Top of Dataset excerpts
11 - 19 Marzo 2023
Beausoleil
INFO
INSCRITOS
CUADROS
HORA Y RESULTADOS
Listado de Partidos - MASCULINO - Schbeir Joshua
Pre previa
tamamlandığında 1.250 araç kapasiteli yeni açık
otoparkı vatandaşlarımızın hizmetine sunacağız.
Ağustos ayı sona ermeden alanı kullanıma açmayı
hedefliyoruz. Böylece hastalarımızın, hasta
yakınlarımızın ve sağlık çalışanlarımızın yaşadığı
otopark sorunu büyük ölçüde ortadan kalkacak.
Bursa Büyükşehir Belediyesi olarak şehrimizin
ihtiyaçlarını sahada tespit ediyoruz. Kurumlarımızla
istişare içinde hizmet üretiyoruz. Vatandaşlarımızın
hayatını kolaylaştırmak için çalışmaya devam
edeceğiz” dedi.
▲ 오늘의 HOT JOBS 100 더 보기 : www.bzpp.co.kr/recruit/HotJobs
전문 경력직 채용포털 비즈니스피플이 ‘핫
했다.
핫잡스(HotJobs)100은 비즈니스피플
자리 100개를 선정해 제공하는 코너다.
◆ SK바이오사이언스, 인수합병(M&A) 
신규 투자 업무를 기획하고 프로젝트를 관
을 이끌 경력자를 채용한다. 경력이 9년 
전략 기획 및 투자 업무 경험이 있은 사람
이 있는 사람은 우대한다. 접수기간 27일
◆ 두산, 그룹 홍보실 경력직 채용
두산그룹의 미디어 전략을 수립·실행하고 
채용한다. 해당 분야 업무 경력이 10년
Bottom of Dataset excerpts
Top of Dataset excerpts
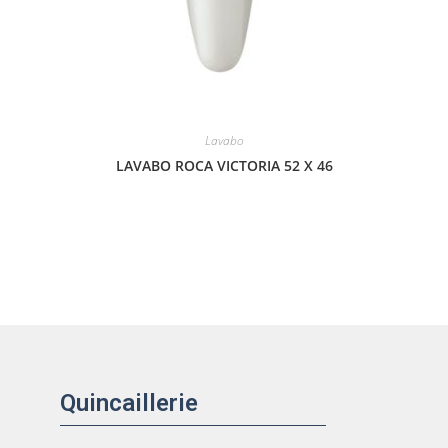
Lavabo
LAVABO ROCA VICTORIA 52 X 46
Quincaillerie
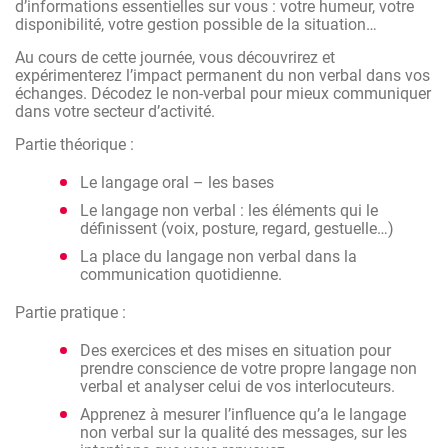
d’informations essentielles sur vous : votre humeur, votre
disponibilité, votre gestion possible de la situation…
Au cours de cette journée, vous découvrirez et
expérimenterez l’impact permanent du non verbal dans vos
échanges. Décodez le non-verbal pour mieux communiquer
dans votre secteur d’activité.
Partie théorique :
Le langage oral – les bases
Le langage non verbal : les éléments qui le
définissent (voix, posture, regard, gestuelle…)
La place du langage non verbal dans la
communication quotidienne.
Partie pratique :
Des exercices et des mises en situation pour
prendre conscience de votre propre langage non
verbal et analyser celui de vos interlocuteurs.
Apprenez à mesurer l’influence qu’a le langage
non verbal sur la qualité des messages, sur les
Bottom of Dataset excerpts
Top of Dataset excerpts
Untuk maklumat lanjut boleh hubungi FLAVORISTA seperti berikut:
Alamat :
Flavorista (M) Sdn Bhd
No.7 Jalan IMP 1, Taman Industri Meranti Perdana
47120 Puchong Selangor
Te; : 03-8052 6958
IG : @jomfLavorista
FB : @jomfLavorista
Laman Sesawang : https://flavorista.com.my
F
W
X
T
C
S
Bottom of Dataset excerpts
Work request ->
With the first line being the one containing "tamamlandığında 1.250 araç" and the last line the one containing "채용한다. 해당 분야 업무 경력이 10년", transcribe exactly the lines above that fall in that range.

Answer area ->
tamamlandığında 1.250 araç kapasiteli yeni açık
otoparkı vatandaşlarımızın hizmetine sunacağız.
Ağustos ayı sona ermeden alanı kullanıma açmayı
hedefliyoruz. Böylece hastalarımızın, hasta
yakınlarımızın ve sağlık çalışanlarımızın yaşadığı
otopark sorunu büyük ölçüde ortadan kalkacak.
Bursa Büyükşehir Belediyesi olarak şehrimizin
ihtiyaçlarını sahada tespit ediyoruz. Kurumlarımızla
istişare içinde hizmet üretiyoruz. Vatandaşlarımızın
hayatını kolaylaştırmak için çalışmaya devam
edeceğiz” dedi.
▲ 오늘의 HOT JOBS 100 더 보기 : www.bzpp.co.kr/recruit/HotJobs
전문 경력직 채용포털 비즈니스피플이 ‘핫
했다.
핫잡스(HotJobs)100은 비즈니스피플
자리 100개를 선정해 제공하는 코너다.
◆ SK바이오사이언스, 인수합병(M&A) 
신규 투자 업무를 기획하고 프로젝트를 관
을 이끌 경력자를 채용한다. 경력이 9년 
전략 기획 및 투자 업무 경험이 있은 사람
이 있는 사람은 우대한다. 접수기간 27일
◆ 두산, 그룹 홍보실 경력직 채용
두산그룹의 미디어 전략을 수립·실행하고 
채용한다. 해당 분야 업무 경력이 10년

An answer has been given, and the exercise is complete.